Welcome to another episode of Epic Real Estate Investing.
If this is your first time listening to the Shizel, Wazelkum.
Glad you are here.
This is the place where I teach people how to escape the rat race by investing in real estate.
estate. And if I were to do this all over again, you all know the story. If I had to do this all over again,
I'd do it exactly the same way. And I'd do it exactly the same way, whether I had money and credit to
work with or not. I have not changed my mind on that one bit. You see, while I was finding my way,
I stumbled upon these 12 different unique, exciting, and creative strategies of investing in
real estate using no money and no credit, never needed a bank, not even to this day. And in hindsight,
by being forced to invest that way, by being forced to getting started that way with no money,
no credit, I believe that made me a much better investor.

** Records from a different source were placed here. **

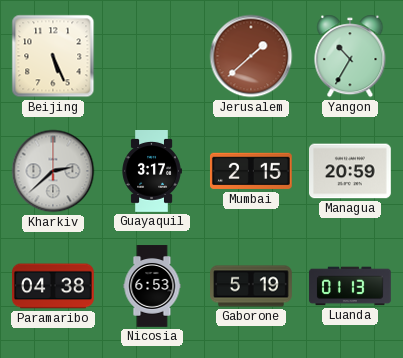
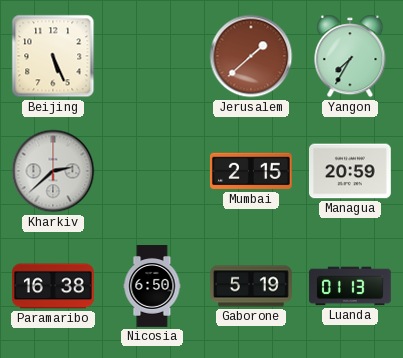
Yangon: 10:35 -> 7:35
Guayaquil: 3:17 -> none
Paramaribo: 04:38 -> 16:38
Nicosia: 6:53 -> 6:50
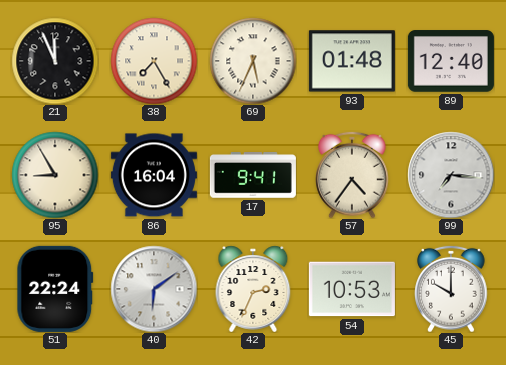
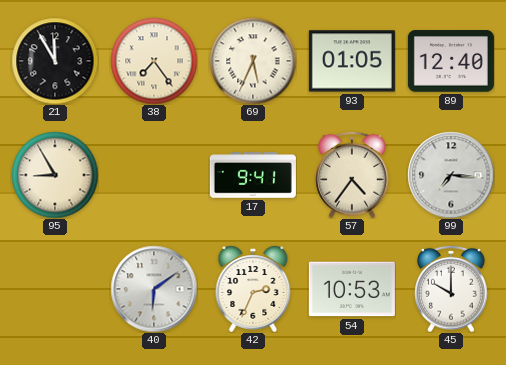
21: 11:56 -> 11:55
38: 7:25 -> 7:24
93: 01:48 -> 01:05
86: 16:04 -> none
51: 22:24 -> none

And I think I've just got insight today that I wouldn't have had otherwise.
And I want to share that with you.
That's why we're here.
You know, and so what I did is I put together those first two strategies.
I'm going to give you those free and clear.
They are yours, whole, and complete.
They're all yours.
No strings attached.
And these are the two strategies of which I believe are the easiest and fastest strategies
to a paycheck in real estate.
And I've put them into a free course just for you.
And you can access that course at free real estate investing course.com.
Very simple, right?
Or if you're listening via your smartphone, just text free course to 55678 and you get the
course right there on your phone.
Free course.
No spaces in between.
It's all one word.
Free course to 55678.
Okay.
So, in case you didn't notice, we had a little snapshot.
A-Foo last week with some technology.
So version 2.0 of the Academy did not open.
My apologies.
Kind of blew the whole celebration.
The real, what they call that?
Not party foul, party crasher, no.
It has put a little black cloud over the whole party in the celebration.
I mean, that was a ton of work, a ton of preparation that just kind of went down the tube.
Oh, well, shit happens, right?
Yeah.
I mean, every party can't be.
So I apologize to you, those that were waiting.
I'm sorry for any inconvenience that was caused to current members, but I'm happy to say that we did resolve all.
And everything should be ready to go sometime later today.
And tomorrow morning, our epic interviews will resume and the celebration will continue.
So we'll just pick up from where we left off.
And if you're just finding us here for the first time and you have no idea what I'm talking about,
Please understand.
I mean, this is a real estate investing show, and we've got a great show for you today.
But please understand this is not our normal programming.
It's just that last week we were celebrating our 100th episode, our one millionth download,
and the grand opening of the Epic Pro Academy, version 2.0.
But we hit a snack.
The Academy did not open.
But that should change today, God willing.
Now, I'm sharing all of this with you today because I had recorded tomorrow's episode,
the day before we experienced all of our technical difficulties.
So I can't remember exactly what I said in there.
I mean, specifically how it refers to, you know,
what day of the week it was or what day in the celebration it was
or if there's any, you know, date-specific information in there.
If there is, just ignore it.
Pay attention to the interview.
Just pay attention to the interview because it's a really, really good one,
and I don't want you to miss it.
So now it's Monday.
This is our normal release day.
So I didn't want to leave you empty-handed here.
So here I am.
I didn't want to leave you without an explanation.
Let's just get back to normal programming for now.
And as soon as our technical difficulties are resolved and behind us, we'll put it behind us forever.
And we'll get back to our epic celebration.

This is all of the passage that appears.